Personal information
- Full name: Mark Francis Mullins
- Born: 15 November 1966 (age 59) Gravesend, Kent, England
- Batting: Right-handed
- Bowling: Right-arm medium

Domestic team information
- 1989: Cambridge University

Career statistics
| Competition | First-class |
| Matches | 6 |
| Runs scored | 3 |
| Batting average | 1.00 |
| 100s/50s | –/– |
| Top score | 3 |
| Balls bowled | 768 |
| Wickets | 10 |
| Bowling average | 43.80 |
| 5 wickets in innings | 1 |
| 10 wickets in match | – |
| Best bowling | 5/77 |
| Catches/stumpings | 1/– |
- Source: Cricinfo, 15 January 2022

= Mark Mullins (cricketer) =

English cricketer and surgeon

Mark Francis Mullins (born 15 November 1966) is an English surgeon and former first-class cricketer.

Mullins was born at Gravesend in November 1966 and later studied at Homerton College at the University of Cambridge.

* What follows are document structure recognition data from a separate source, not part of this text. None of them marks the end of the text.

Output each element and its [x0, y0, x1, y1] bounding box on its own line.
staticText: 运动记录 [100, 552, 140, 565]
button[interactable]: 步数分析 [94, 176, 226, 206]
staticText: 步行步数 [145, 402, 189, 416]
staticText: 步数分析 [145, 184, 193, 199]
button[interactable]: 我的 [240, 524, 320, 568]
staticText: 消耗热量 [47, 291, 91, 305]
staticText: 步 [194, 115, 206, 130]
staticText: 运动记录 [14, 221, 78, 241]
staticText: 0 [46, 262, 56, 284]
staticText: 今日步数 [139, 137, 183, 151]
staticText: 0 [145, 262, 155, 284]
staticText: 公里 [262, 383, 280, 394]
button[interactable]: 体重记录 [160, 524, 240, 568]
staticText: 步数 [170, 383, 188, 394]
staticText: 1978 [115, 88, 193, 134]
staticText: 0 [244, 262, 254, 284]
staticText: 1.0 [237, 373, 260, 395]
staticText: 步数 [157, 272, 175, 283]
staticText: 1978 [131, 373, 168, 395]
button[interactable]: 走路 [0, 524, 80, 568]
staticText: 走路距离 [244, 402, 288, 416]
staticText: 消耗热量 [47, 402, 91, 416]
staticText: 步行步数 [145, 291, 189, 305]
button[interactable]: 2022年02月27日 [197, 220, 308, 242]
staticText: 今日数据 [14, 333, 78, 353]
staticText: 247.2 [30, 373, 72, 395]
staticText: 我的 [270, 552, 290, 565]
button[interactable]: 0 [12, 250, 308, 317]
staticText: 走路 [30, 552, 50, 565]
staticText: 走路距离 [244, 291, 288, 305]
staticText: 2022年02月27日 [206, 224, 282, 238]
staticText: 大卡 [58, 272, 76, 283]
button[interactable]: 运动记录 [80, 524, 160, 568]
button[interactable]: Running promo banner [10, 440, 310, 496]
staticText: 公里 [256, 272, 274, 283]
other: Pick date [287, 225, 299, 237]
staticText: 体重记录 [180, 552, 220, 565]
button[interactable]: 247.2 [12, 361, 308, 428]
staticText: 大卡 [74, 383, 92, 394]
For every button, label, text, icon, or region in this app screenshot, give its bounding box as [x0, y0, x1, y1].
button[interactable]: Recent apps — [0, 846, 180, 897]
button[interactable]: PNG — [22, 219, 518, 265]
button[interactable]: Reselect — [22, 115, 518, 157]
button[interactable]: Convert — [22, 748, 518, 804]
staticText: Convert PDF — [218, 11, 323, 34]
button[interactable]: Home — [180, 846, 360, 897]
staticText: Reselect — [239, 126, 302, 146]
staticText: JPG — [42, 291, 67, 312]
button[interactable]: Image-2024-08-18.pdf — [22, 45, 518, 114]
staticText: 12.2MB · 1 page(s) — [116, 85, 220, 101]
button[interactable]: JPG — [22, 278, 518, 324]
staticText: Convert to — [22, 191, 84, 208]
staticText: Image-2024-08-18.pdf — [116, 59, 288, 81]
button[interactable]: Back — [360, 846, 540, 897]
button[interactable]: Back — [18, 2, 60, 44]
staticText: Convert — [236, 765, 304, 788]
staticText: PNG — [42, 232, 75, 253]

While studying at Cambridge, he played first-class cricket for Cambridge University Cricket Club in 1989, making six appearances. Playing as a medium pace bowler in the Cambridge side, he took 10 wickets at average of 43.80; half of these wickets came in a single innings against Glamorgan on his first-class debut.

After training at St Mary's Hospital in London, Mullins became a specialist orthopaedic surgeon.